--- Given records Enclosed Below ---

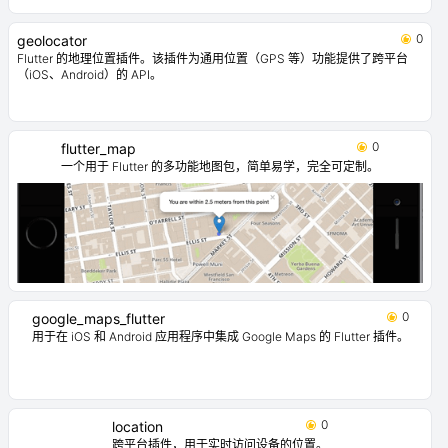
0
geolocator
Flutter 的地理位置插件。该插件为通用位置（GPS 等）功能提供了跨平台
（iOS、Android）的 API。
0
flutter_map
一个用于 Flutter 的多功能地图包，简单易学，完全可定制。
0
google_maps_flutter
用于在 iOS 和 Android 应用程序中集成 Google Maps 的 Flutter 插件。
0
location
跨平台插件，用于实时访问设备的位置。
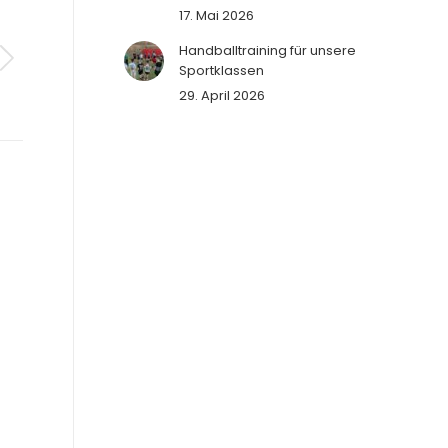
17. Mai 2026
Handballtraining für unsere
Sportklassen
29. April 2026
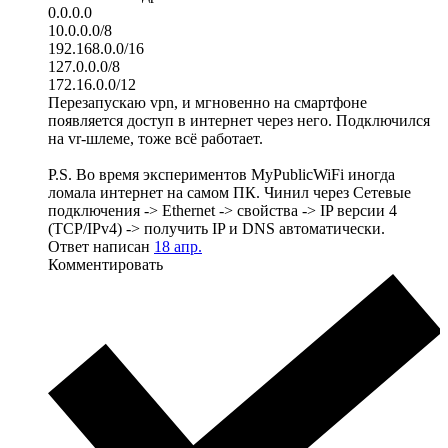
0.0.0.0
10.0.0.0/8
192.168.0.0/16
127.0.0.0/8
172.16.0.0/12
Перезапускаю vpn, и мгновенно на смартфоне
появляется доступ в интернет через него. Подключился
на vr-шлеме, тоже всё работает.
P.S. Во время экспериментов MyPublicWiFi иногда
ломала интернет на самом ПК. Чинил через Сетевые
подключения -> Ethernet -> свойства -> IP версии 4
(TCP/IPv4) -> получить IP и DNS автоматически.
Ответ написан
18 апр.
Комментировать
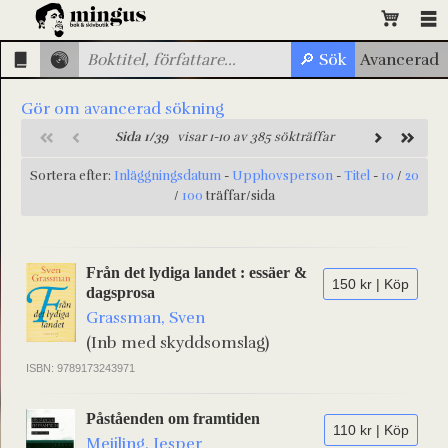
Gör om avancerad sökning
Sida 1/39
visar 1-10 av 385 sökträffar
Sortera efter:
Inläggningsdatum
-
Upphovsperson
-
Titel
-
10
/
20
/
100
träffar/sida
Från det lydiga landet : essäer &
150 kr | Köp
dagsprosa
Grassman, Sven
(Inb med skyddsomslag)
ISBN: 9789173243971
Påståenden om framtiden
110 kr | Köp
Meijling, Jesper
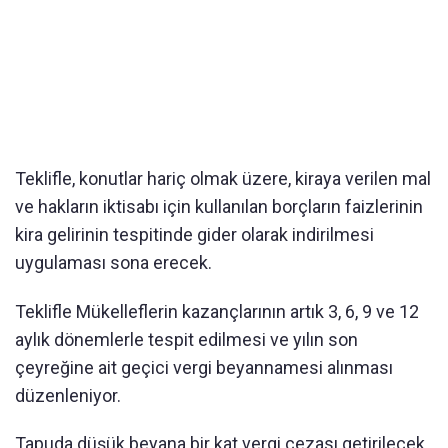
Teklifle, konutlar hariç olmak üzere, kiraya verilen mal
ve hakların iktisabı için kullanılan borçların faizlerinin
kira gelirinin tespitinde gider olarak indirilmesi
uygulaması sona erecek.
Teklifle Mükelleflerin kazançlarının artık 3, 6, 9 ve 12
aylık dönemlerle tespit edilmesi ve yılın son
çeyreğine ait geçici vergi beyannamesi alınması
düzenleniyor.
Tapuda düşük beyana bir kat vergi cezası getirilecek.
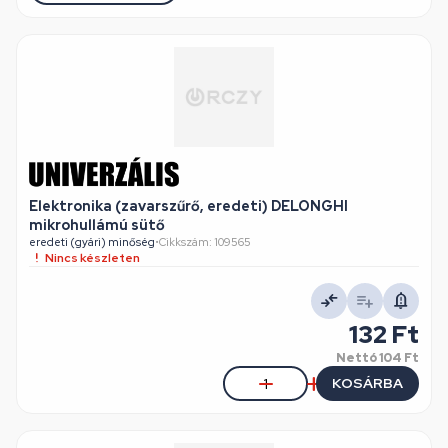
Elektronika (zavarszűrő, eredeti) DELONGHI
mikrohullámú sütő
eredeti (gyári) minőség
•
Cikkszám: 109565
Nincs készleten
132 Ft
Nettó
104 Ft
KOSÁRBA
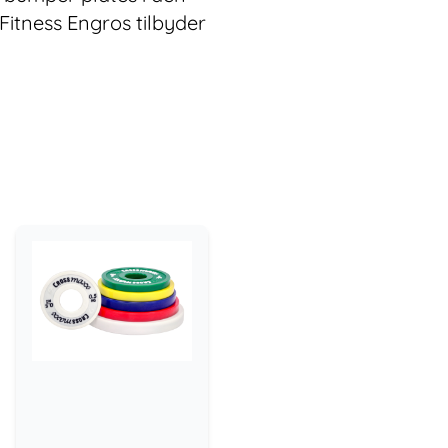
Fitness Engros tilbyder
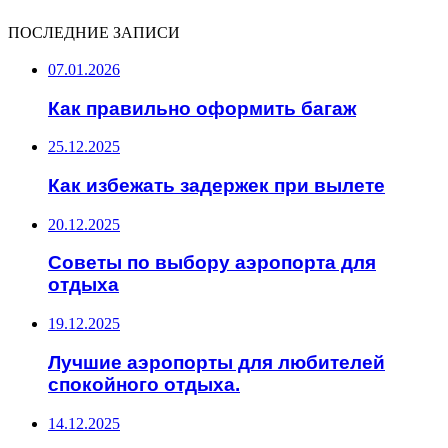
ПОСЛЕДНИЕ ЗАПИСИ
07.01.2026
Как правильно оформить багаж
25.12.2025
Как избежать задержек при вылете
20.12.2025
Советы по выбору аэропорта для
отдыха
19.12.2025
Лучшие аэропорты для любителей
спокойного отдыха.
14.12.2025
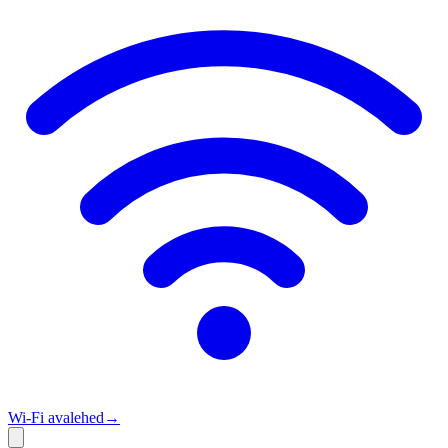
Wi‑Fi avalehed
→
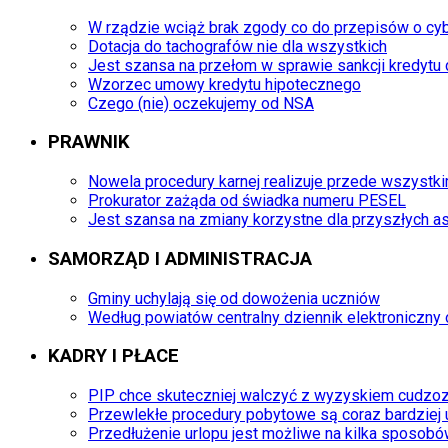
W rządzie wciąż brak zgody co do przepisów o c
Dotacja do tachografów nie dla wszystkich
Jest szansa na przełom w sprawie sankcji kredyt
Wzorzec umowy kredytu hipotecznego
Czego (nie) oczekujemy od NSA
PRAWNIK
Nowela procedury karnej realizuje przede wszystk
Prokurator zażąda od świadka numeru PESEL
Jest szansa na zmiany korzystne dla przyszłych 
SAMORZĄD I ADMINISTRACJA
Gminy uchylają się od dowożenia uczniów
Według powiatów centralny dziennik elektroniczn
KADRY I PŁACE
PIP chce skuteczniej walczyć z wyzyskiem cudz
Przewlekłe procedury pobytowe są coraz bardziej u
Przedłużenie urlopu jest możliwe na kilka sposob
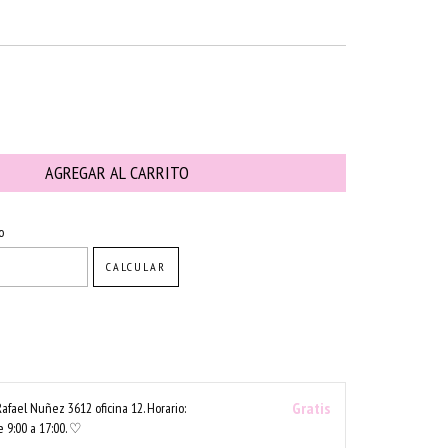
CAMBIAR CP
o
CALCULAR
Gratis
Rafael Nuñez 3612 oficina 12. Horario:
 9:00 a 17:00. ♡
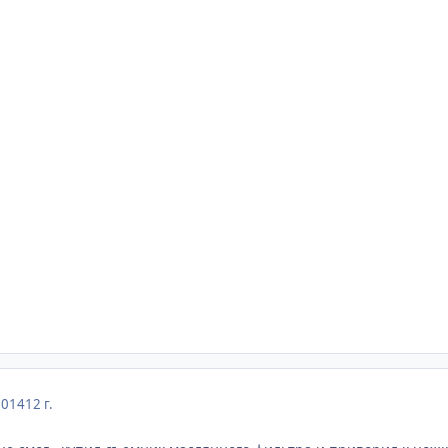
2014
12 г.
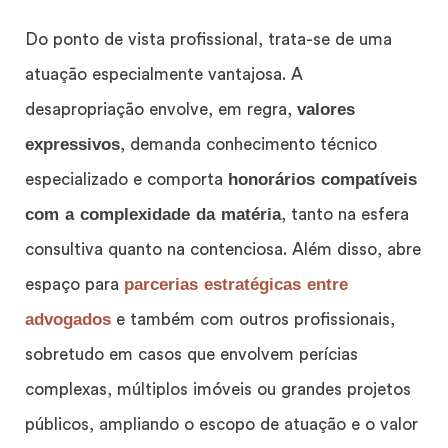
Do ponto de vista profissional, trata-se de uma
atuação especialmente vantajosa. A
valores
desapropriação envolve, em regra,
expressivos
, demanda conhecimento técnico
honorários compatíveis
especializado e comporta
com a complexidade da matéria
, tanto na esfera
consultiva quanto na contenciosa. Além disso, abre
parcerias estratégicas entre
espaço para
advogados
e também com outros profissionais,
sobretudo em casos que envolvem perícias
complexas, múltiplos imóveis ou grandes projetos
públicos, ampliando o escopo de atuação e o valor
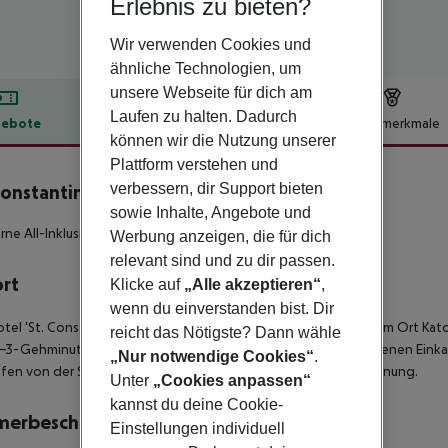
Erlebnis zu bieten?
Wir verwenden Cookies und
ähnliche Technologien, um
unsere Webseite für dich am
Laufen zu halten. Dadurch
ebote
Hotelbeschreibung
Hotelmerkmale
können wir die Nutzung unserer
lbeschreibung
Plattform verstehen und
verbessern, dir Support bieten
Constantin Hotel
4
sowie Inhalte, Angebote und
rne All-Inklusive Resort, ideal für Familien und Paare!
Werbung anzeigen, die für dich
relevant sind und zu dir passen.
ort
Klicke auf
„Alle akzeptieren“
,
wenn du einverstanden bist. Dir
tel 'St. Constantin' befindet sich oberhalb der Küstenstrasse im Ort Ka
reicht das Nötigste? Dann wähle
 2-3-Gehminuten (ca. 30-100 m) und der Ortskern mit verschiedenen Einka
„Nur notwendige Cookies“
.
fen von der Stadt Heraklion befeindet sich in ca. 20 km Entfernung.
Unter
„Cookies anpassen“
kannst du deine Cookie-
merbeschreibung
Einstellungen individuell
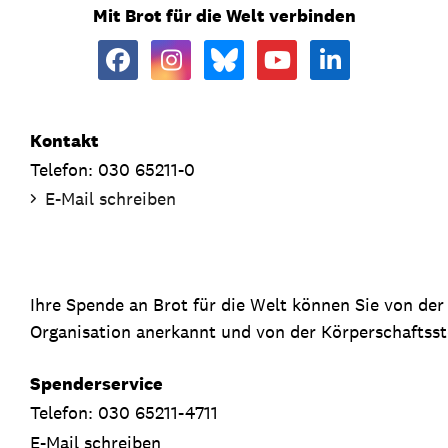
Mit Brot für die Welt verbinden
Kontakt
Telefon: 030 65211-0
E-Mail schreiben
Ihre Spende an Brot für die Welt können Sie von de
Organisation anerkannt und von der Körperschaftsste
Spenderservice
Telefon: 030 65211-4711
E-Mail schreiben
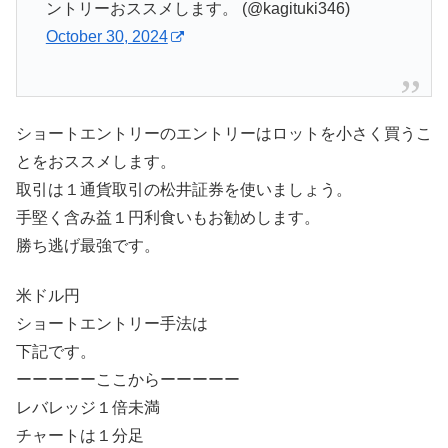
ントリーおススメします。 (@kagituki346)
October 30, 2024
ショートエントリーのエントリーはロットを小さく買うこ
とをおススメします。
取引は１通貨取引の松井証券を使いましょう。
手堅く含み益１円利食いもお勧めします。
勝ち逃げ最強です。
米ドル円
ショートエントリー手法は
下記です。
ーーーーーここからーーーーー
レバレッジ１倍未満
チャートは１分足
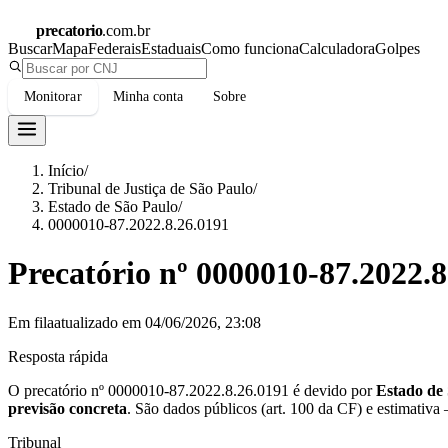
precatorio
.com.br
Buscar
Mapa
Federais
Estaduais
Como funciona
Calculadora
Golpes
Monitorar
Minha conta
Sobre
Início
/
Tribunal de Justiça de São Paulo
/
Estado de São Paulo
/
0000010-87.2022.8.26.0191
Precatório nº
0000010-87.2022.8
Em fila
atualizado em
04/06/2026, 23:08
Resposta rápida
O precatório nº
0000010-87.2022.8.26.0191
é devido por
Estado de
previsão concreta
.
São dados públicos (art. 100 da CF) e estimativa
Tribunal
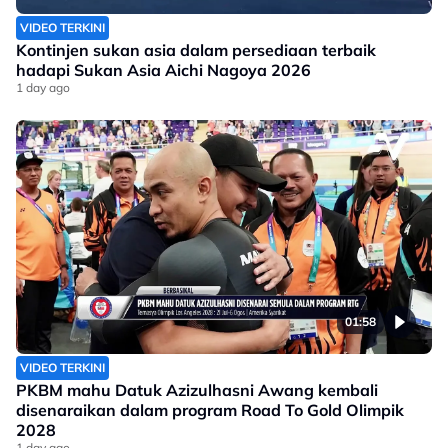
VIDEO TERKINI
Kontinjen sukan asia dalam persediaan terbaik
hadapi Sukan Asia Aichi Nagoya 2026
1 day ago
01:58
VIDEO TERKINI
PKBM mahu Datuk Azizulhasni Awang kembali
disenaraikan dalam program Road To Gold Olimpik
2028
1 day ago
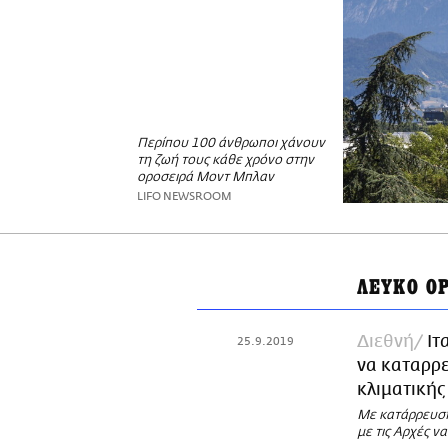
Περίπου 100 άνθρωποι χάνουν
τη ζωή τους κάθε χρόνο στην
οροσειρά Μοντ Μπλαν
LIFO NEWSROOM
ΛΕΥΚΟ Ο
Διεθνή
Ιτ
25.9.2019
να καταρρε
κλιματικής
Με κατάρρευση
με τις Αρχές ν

--- End of Enclosed Given records ---

▶ **Task instructions**:
Write out exactly the run of lines above that starts at the line containing "ISBN: 9789173243971" and ends at the line containing "especializado e comporta". Include both, and leave the pictures out.

▶ **Task response**:
ISBN: 9789173243971
Påståenden om framtiden
110 kr | Köp
Meijling, Jesper
Teklifle, konutlar hariç olmak üzere, kiraya verilen mal
ve hakların iktisabı için kullanılan borçların faizlerinin
kira gelirinin tespitinde gider olarak indirilmesi
uygulaması sona erecek.
Teklifle Mükelleflerin kazançlarının artık 3, 6, 9 ve 12
aylık dönemlerle tespit edilmesi ve yılın son
çeyreğine ait geçici vergi beyannamesi alınması
düzenleniyor.
Tapuda düşük beyana bir kat vergi cezası getirilecek.
Elektronika (zavarszűrő, eredeti) DELONGHI
mikrohullámú sütő
eredeti (gyári) minőség
•
Cikkszám: 109565
Nincs készleten
132 Ft
Nettó
104 Ft
KOSÁRBA
Fitness Engros tilbyder
ПОСЛЕДНИЕ ЗАПИСИ
07.01.2026
Как правильно оформить багаж
25.12.2025
Как избежать задержек при вылете
20.12.2025
Советы по выбору аэропорта для
отдыха
19.12.2025
Лучшие аэропорты для любителей
спокойного отдыха.
14.12.2025
Wi‑Fi avalehed
→
W rządzie wciąż brak zgody co do przepisów o c
Dotacja do tachografów nie dla wszystkich
Jest szansa na przełom w sprawie sankcji kredyt
Wzorzec umowy kredytu hipotecznego
Czego (nie) oczekujemy od NSA
PRAWNIK
Nowela procedury karnej realizuje przede wszystk
Prokurator zażąda od świadka numeru PESEL
Jest szansa na zmiany korzystne dla przyszłych 
SAMORZĄD I ADMINISTRACJA
Gminy uchylają się od dowożenia uczniów
Według powiatów centralny dziennik elektroniczn
KADRY I PŁACE
PIP chce skuteczniej walczyć z wyzyskiem cudz
Przewlekłe procedury pobytowe są coraz bardziej u
Przedłużenie urlopu jest możliwe na kilka sposob
CAMBIAR CP
o
CALCULAR
Gratis
Rafael Nuñez 3612 oficina 12. Horario:
 9:00 a 17:00. ♡
2014
12 г.
Do ponto de vista profissional, trata-se de uma
atuação especialmente vantajosa. A
valores
desapropriação envolve, em regra,
expressivos
, demanda conhecimento técnico
honorários compatíveis
especializado e comporta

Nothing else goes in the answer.